■ Prompt: What you return must be the data below, word for word, without any images.

■ Extracted data:
Start of Block

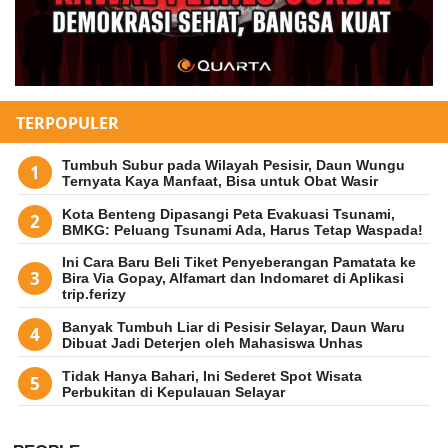
TERPOPULER
Tumbuh Subur pada Wilayah Pesisir, Daun Wungu
Ternyata Kaya Manfaat, Bisa untuk Obat Wasir
Kota Benteng Dipasangi Peta Evakuasi Tsunami,
BMKG: Peluang Tsunami Ada, Harus Tetap Waspada!
Ini Cara Baru Beli Tiket Penyeberangan Pamatata ke
Bira Via Gopay, Alfamart dan Indomaret di Aplikasi
trip.ferizy
Banyak Tumbuh Liar di Pesisir Selayar, Daun Waru
Dibuat Jadi Deterjen oleh Mahasiswa Unhas
Tidak Hanya Bahari, Ini Sederet Spot Wisata
Perbukitan di Kepulauan Selayar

End of Block

■ Response to this exercise:
TERPOPULER
Tumbuh Subur pada Wilayah Pesisir, Daun Wungu
Ternyata Kaya Manfaat, Bisa untuk Obat Wasir
Kota Benteng Dipasangi Peta Evakuasi Tsunami,
BMKG: Peluang Tsunami Ada, Harus Tetap Waspada!
Ini Cara Baru Beli Tiket Penyeberangan Pamatata ke
Bira Via Gopay, Alfamart dan Indomaret di Aplikasi
trip.ferizy
Banyak Tumbuh Liar di Pesisir Selayar, Daun Waru
Dibuat Jadi Deterjen oleh Mahasiswa Unhas
Tidak Hanya Bahari, Ini Sederet Spot Wisata
Perbukitan di Kepulauan Selayar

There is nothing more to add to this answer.